◆ **EXERCISE DETAILS**: Images are to be left out; everything else in the listing should be repeated exactly.

◆ **EXERCISE INPUTS**:
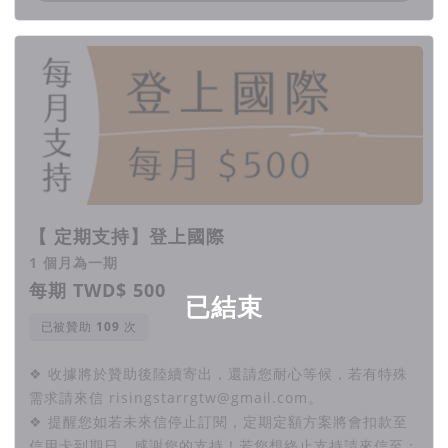
【 定期支持】登上國際
1 個月為一期
每期 TWD$ 500
已結束
已被贊助
次
❖ 收據將於贊助後陸續寄出，還請您耐心等候，若有特殊
需求請來信 risingstarrgtw@gmail.com。
❖ 提醒您如若未來信停止訂閱，定期定額方案將會扣款至
信用卡到期日，感謝您的支持！若您想終止支持請來信至：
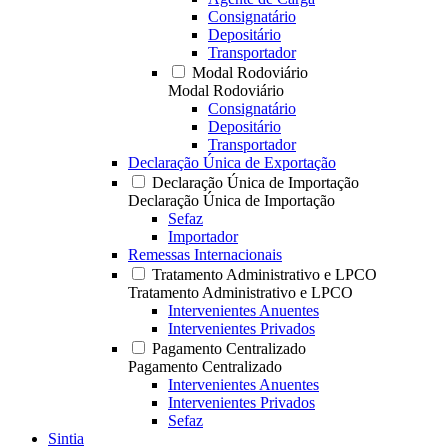
Consignatário
Depositário
Transportador
Modal Rodoviário
Modal Rodoviário
Consignatário
Depositário
Transportador
Declaração Única de Exportação
Declaração Única de Importação
Declaração Única de Importação
Sefaz
Importador
Remessas Internacionais
Tratamento Administrativo e LPCO
Tratamento Administrativo e LPCO
Intervenientes Anuentes
Intervenientes Privados
Pagamento Centralizado
Pagamento Centralizado
Intervenientes Anuentes
Intervenientes Privados
Sefaz
Sintia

◆ **WRITTEN ANSWER**:
【 定期支持】登上國際
1 個月為一期
每期 TWD$ 500
已結束
已被贊助
次
❖ 收據將於贊助後陸續寄出，還請您耐心等候，若有特殊
需求請來信 risingstarrgtw@gmail.com。
❖ 提醒您如若未來信停止訂閱，定期定額方案將會扣款至
信用卡到期日，感謝您的支持！若您想終止支持請來信至：
Consignatário
Depositário
Transportador
Modal Rodoviário
Modal Rodoviário
Consignatário
Depositário
Transportador
Declaração Única de Exportação
Declaração Única de Importação
Declaração Única de Importação
Sefaz
Importador
Remessas Internacionais
Tratamento Administrativo e LPCO
Tratamento Administrativo e LPCO
Intervenientes Anuentes
Intervenientes Privados
Pagamento Centralizado
Pagamento Centralizado
Intervenientes Anuentes
Intervenientes Privados
Sefaz
Sintia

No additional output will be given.